__Your assignment__. Read through the listing below and copy each line in which the word "para" occurs.
»»
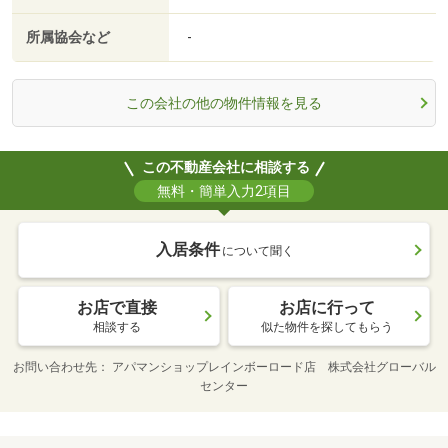
所属協会など
-
この会社の他の物件情報を見る
この不動産会社に相談する
無料・簡単入力2項目
入居条件
について聞く
お店で直接
お店に行って
相談する
似た物件を探してもらう
お問い合わせ先
アパマンショップレインボーロード店 株式会社グローバル
センター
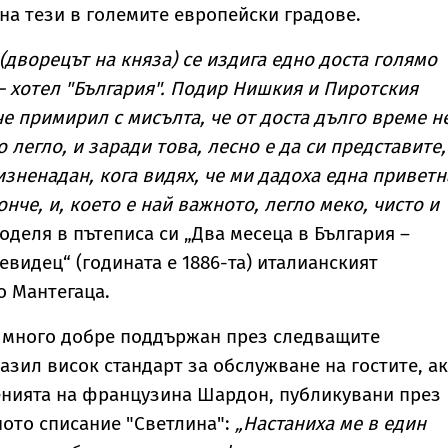
на тези в големите европейски градове.
(дворецът на княза) се издига едно доста голямо
 хотел "България". Подир Нишкия и Пиротския
че примирил с мисълта, че от доста дълго време н
 легло, и заради това, лесно е да си представите,
изненадан, кога видях, че ми дадоха една приветн
онче, и, което е най важното, легло меко, чисто и
поделя в пътеписа си „Два месеца в България –
евидец“ (годината е 1886-та) италианският
о Мантегаца.
е много добре поддържан през следващите
азил висок стандарт за обслужване на гостите, а
енията на французина Шардон, публикувани през
аното списание "Светлина":
„Настаниха ме в един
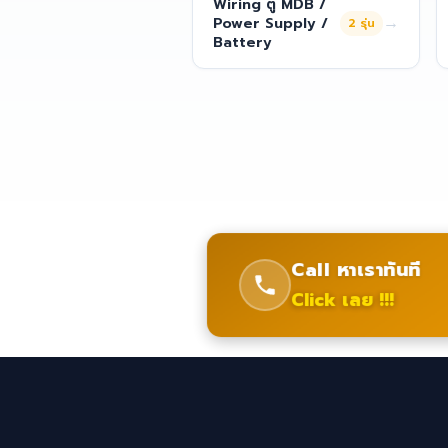
Wiring ตู้ MDB /
→
Power Supply /
2
รุ่น
Battery
Call หาเราทันที
Click เลย !!!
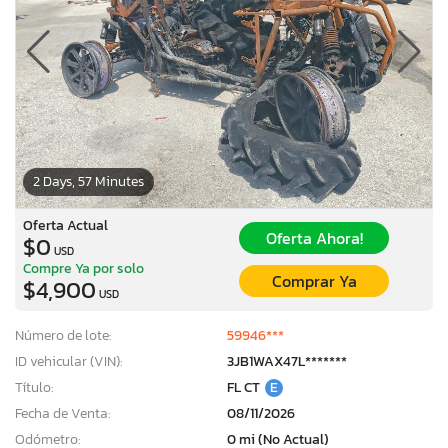
2 Days, 57 Minutes
Oferta Actual
Oferta Ahora!
$0
USD
Compre Ya por solo
Comprar Ya
$4,900
USD
Número de lote:
59946***
ID vehicular (VIN):
3JB1WAX47L*******
Título:
FL CT
E
Fecha de Venta:
08/11/2026
Odómetro:
0 mi (No Actual)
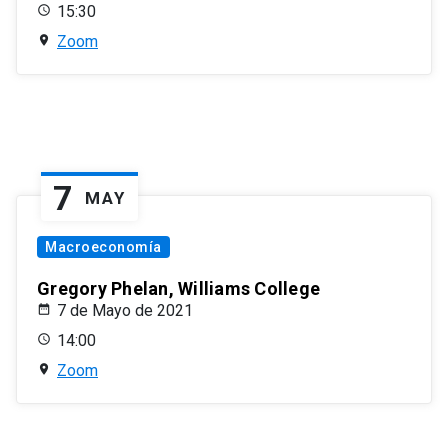
15:30
Zoom
7
MAY
Macroeconomía
Gregory Phelan, Williams College
7 de Mayo de 2021
14:00
Zoom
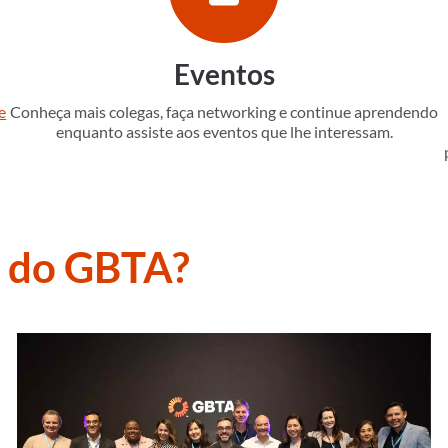
Eventos
e
Conheça mais colegas, faça networking e continue aprendendo
enquanto assiste aos eventos que lhe interessam.
 do GBTA?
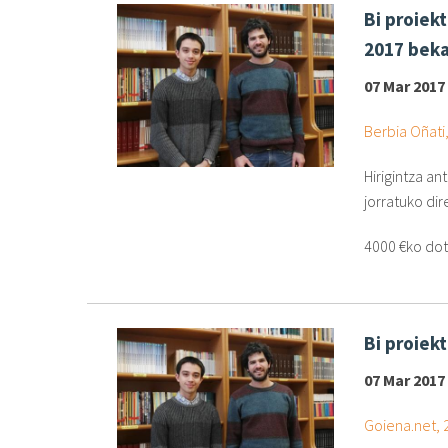
Bi proiek
2017 bek
07 Mar 2017
Berbia Oñati
Hirigintza an
jorratuko dir
4000 €ko dot
Bi proiek
07 Mar 2017
Goiena.net,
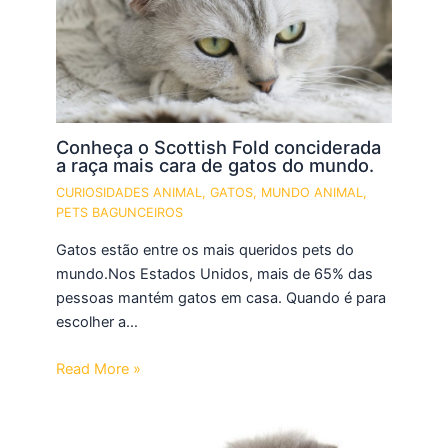
Conheça o Scottish Fold conciderada
a raça mais cara de gatos do mundo.
CURIOSIDADES ANIMAL
,
GATOS
,
MUNDO ANIMAL
,
PETS BAGUNCEIROS
Gatos estão entre os mais queridos pets do
mundo.Nos Estados Unidos, mais de 65% das
pessoas mantém gatos em casa. Quando é para
escolher a…
Read More »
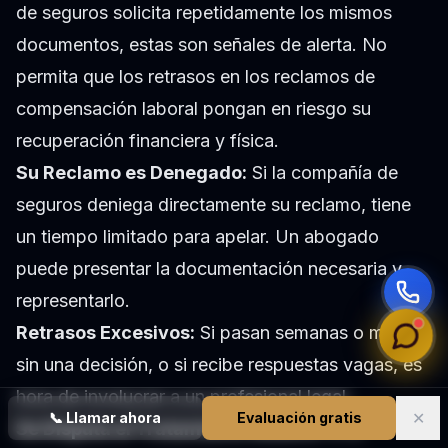
de seguros solicita repetidamente los mismos
documentos, estas son señales de alerta. No
permita que los retrasos en los reclamos de
compensación laboral pongan en riesgo su
recuperación financiera y física.
Su Reclamo es Denegado:
Si la compañía de
seguros deniega directamente su reclamo, tiene
un tiempo limitado para apelar. Un abogado
puede presentar la documentación necesaria y
representarlo.
Retrasos Excesivos:
Si pasan semanas o meses
sin una decisión, o si recibe respuestas vagas, es
hora de involucrar a un profesional legal.
✕
📞
Llamar ahora
Evaluación gratis
Se Disputa el Tratamiento Médico:
Si la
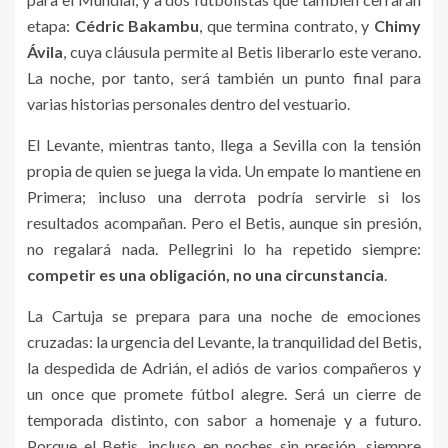
etapa:
Cédric Bakambu
, que termina contrato, y
Chimy
Ávila
, cuya cláusula permite al Betis liberarlo este verano.
La noche, por tanto, será también un punto final para
varias historias personales dentro del vestuario.
El Levante, mientras tanto, llega a Sevilla con la tensión
propia de quien se juega la vida. Un empate lo mantiene en
Primera; incluso una derrota podría servirle si los
resultados acompañan. Pero el Betis, aunque sin presión,
no regalará nada. Pellegrini lo ha repetido siempre:
competir es una obligación, no una circunstancia
.
La Cartuja se prepara para una noche de emociones
cruzadas: la urgencia del Levante, la tranquilidad del Betis,
la despedida de Adrián, el adiós de varios compañeros y
un once que promete fútbol alegre. Será un cierre de
temporada distinto, con sabor a homenaje y a futuro.
Porque el Betis, incluso en noches sin presión, siempre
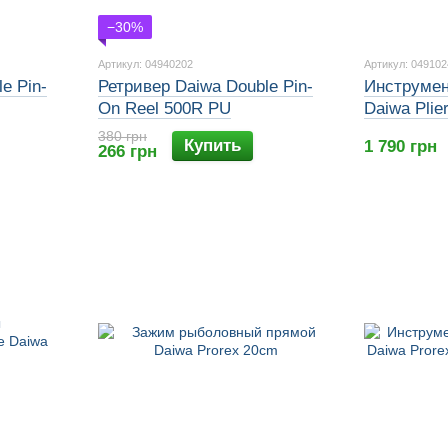
−30%
Артикул: 04940202
Артикул: 049102
e Pin-
Ретривер Daiwa Double Pin-
Инструмен
On Reel 500R PU
Daiwa Plie
380 грн
Купить
1 790 грн
266 грн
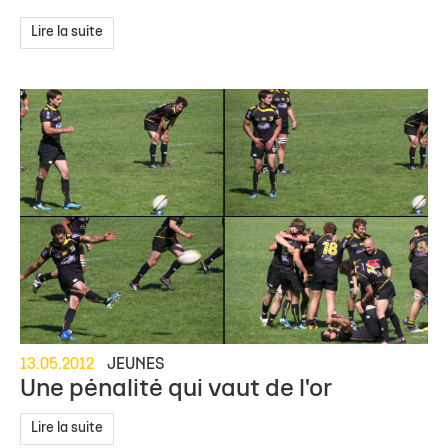
Lire la suite
13.05.2012
JEUNES
Une pénalité qui vaut de l'or
Lire la suite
««
__Task result__.
pessoas mantém gatos em casa. Quando é para
un tiempo limitado para apelar. Un abogado
La noche, por tanto, será también un punto final para
La Cartuja se prepara para una noche de emociones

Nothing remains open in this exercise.